Dataset content:
################
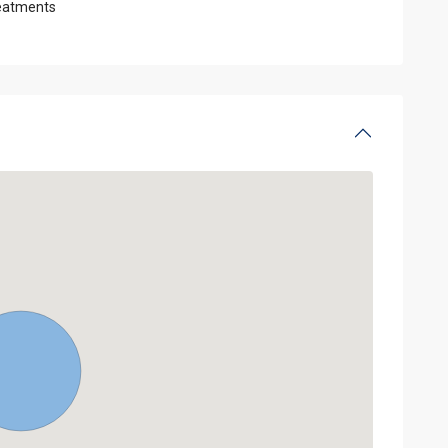
eatments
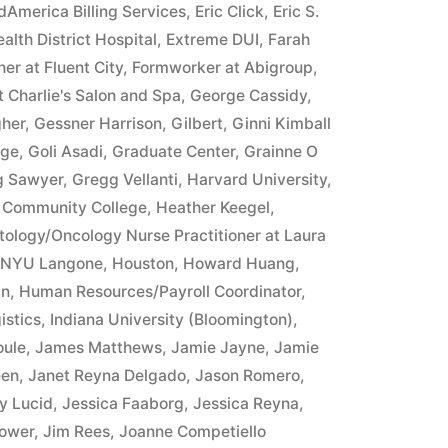
merica Billing Services
,
Eric Click
,
Eric S.
alth District Hospital
,
Extreme DUI
,
Farah
er at Fluent City
,
Formworker at Abigroup
,
 Charlie's Salon and Spa
,
George Cassidy
,
gher
,
Gessner Harrison
,
Gilbert
,
Ginni Kimball
ege
,
Goli Asadi
,
Graduate Center
,
Grainne O
g Sawyer
,
Gregg Vellanti
,
Harvard University
,
 Community College
,
Heather Keegel
,
ology/Oncology Nurse Practitioner at Laura
t NYU Langone
,
Houston
,
Howard Huang
,
an
,
Human Resources/Payroll Coordinator
,
istics
,
Indiana University (Bloomington)
,
oule
,
James Matthews
,
Jamie Jayne
,
Jamie
een
,
Janet Reyna Delgado
,
Jason Romero
,
y Lucid
,
Jessica Faaborg
,
Jessica Reyna
,
ower
,
Jim Rees
,
Joanne Competiello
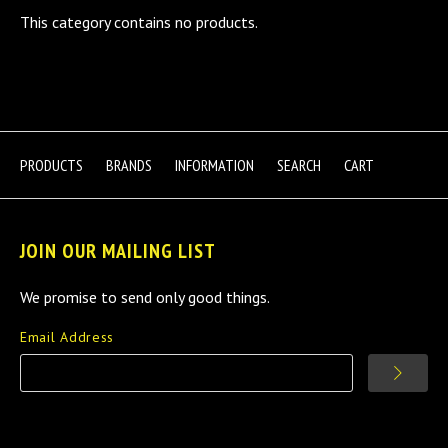
This category contains no products.
PRODUCTS
BRANDS
INFORMATION
SEARCH
CART
JOIN OUR MAILING LIST
We promise to send only good things.
Email Address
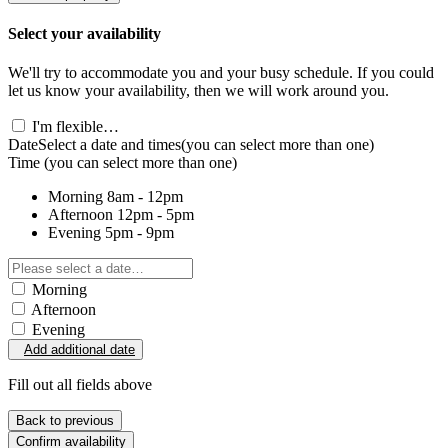
Select your availability
We'll try to accommodate you and your busy schedule. If you could
let us know your availability, then we will work around you.
I'm flexible…
Date
Select a date and times
(you can select more than one)
Time
(you can select more than one)
Morning
8am - 12pm
Afternoon
12pm - 5pm
Evening
5pm - 9pm
Morning
Afternoon
Evening
Add additional date
Fill out all fields above
Back to previous
Confirm availability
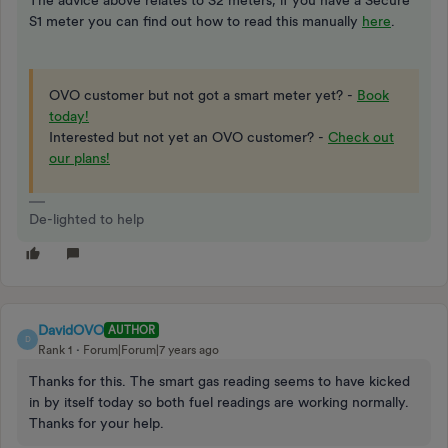
S1 meter you can find out how to read this manually
here
.
OVO customer but not got a smart meter yet? -
Book
today!
Interested but not yet an OVO customer? -
Check out
our plans!
De-lighted to help
DavidOVO
AUTHOR
D
Rank 1
Forum|Forum|7 years ago
Thanks for this. The smart gas reading seems to have kicked
in by itself today so both fuel readings are working normally.
Thanks for your help.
################
Work instruction:
From the first record to the last, copy everything exactly except the pictures.

Solved exercise:
eatments
merica Billing Services
,
Eric Click
,
Eric S.
alth District Hospital
,
Extreme DUI
,
Farah
er at Fluent City
,
Formworker at Abigroup
,
 Charlie's Salon and Spa
,
George Cassidy
,
gher
,
Gessner Harrison
,
Gilbert
,
Ginni Kimball
ege
,
Goli Asadi
,
Graduate Center
,
Grainne O
g Sawyer
,
Gregg Vellanti
,
Harvard University
,
 Community College
,
Heather Keegel
,
ology/Oncology Nurse Practitioner at Laura
t NYU Langone
,
Houston
,
Howard Huang
,
an
,
Human Resources/Payroll Coordinator
,
istics
,
Indiana University (Bloomington)
,
oule
,
James Matthews
,
Jamie Jayne
,
Jamie
een
,
Janet Reyna Delgado
,
Jason Romero
,
y Lucid
,
Jessica Faaborg
,
Jessica Reyna
,
ower
,
Jim Rees
,
Joanne Competiello
This category contains no products.
PRODUCTS
BRANDS
INFORMATION
SEARCH
CART
JOIN OUR MAILING LIST
We promise to send only good things.
Email Address
Select your availability
We'll try to accommodate you and your busy schedule. If you could
let us know your availability, then we will work around you.
I'm flexible…
Date
Select a date and times
(you can select more than one)
Time
(you can select more than one)
Morning
8am - 12pm
Afternoon
12pm - 5pm
Evening
5pm - 9pm
Morning
Afternoon
Evening
Add additional date
Fill out all fields above
Back to previous
Confirm availability
S1 meter you can find out how to read this manually
here
.
OVO customer but not got a smart meter yet? -
Book
today!
Interested but not yet an OVO customer? -
Check out
our plans!
De-lighted to help
DavidOVO
AUTHOR
D
Rank 1
Forum|Forum|7 years ago
Thanks for this. The smart gas reading seems to have kicked
in by itself today so both fuel readings are working normally.
Thanks for your help.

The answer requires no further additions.